CVE-2025-63227 identifies a critical security vulnerability in the Mozart FM Transmitter's web management interface, specifically version WEBMOZZI-00287. The vulnerability exists in the /patch.php endpoint, which allows an authenticated administrator to upload arbitrary files without restriction. These files are saved in the /patch/ directory on the server. Because the uploaded files can include PHP webshells, an attacker can execute arbitrary commands remotely, effectively gaining full control over the affected system. This type of vulnerability is classified as an unrestricted file upload flaw, which is particularly dangerous when combined with administrative access, as it bypasses typical user restrictions and security controls. Although no CVSS score has been assigned and no exploits have been reported in the wild, the impact potential is severe. The vulnerability requires administrative credentials, so initial exploitation depends on credential compromise or insider threat. The Mozart FM Transmitter is used in FM broadcasting environments, making this a targeted risk for organizations managing radio transmission infrastructure. The lack of patch information indicates that mitigation may require vendor intervention or custom security controls. The vulnerability could lead to data breaches, service disruption, or use of the compromised system as a pivot point for further network attacks.

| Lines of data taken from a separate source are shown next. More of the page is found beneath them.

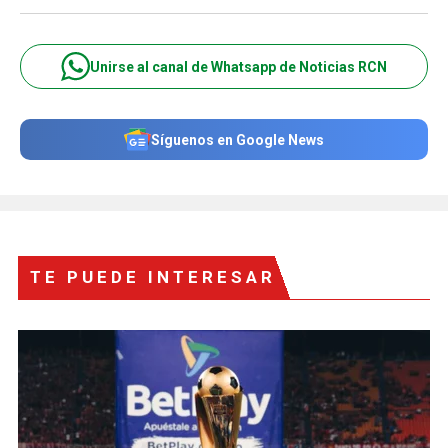
Unirse al canal de Whatsapp de Noticias RCN
Síguenos en Google News
TE PUEDE INTERESAR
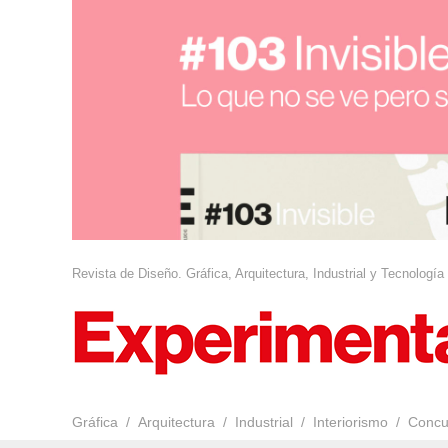
Revista de Diseño. Gráfica, Arquitectura, Industrial y Tecnología
Gráfica
Arquitectura
Industrial
Interiorismo
Concu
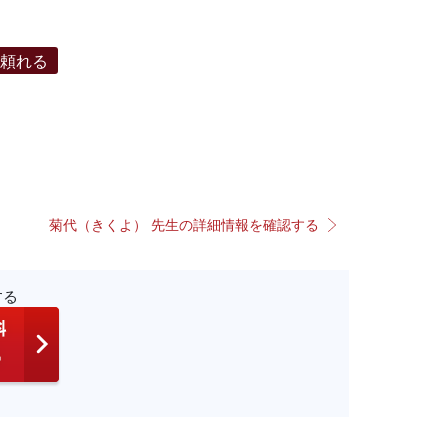
で頼れる
菊代（きくよ） 先生の詳細情報を確認する
する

For European organizations, the impact of CVE-2025-63227 could be substantial, especially for broadcasters and media companies relying on Mozart FM Transmitter devices. Successful exploitation could result in full system compromise, allowing attackers to disrupt broadcasting services, manipulate transmitted content, or exfiltrate sensitive operational data. This could lead to reputational damage, regulatory penalties under GDPR if personal data is involved, and operational downtime affecting public communication channels. Additionally, compromised devices could be leveraged as footholds for lateral movement within critical infrastructure networks, increasing the risk of broader cyberattacks. The requirement for administrative credentials reduces the likelihood of opportunistic attacks but elevates the threat from insider actors or attackers who have already breached perimeter defenses. Given the strategic importance of broadcasting infrastructure in Europe for emergency communications and public information, this vulnerability poses a high risk to continuity and security.

To mitigate CVE-2025-63227, organizations should immediately restrict administrative access to the Mozart FM Transmitter web interface using strong authentication mechanisms such as multi-factor authentication (MFA) and IP whitelisting. Implement strict file upload validation on the /patch.php endpoint, ensuring only authorized file types and sizes are accepted, and consider disabling file uploads if not essential. Monitor the /patch/ directory for any unauthorized or suspicious files, employing file integrity monitoring tools. Network segmentation should isolate broadcasting management interfaces from general IT networks to limit lateral movement. Regularly audit administrative accounts and credentials to detect and revoke any unauthorized access. Engage with the vendor for patches or updates addressing this vulnerability and apply them promptly once available. Additionally, conduct penetration testing and vulnerability assessments focused on the broadcasting infrastructure to identify and remediate similar risks proactively.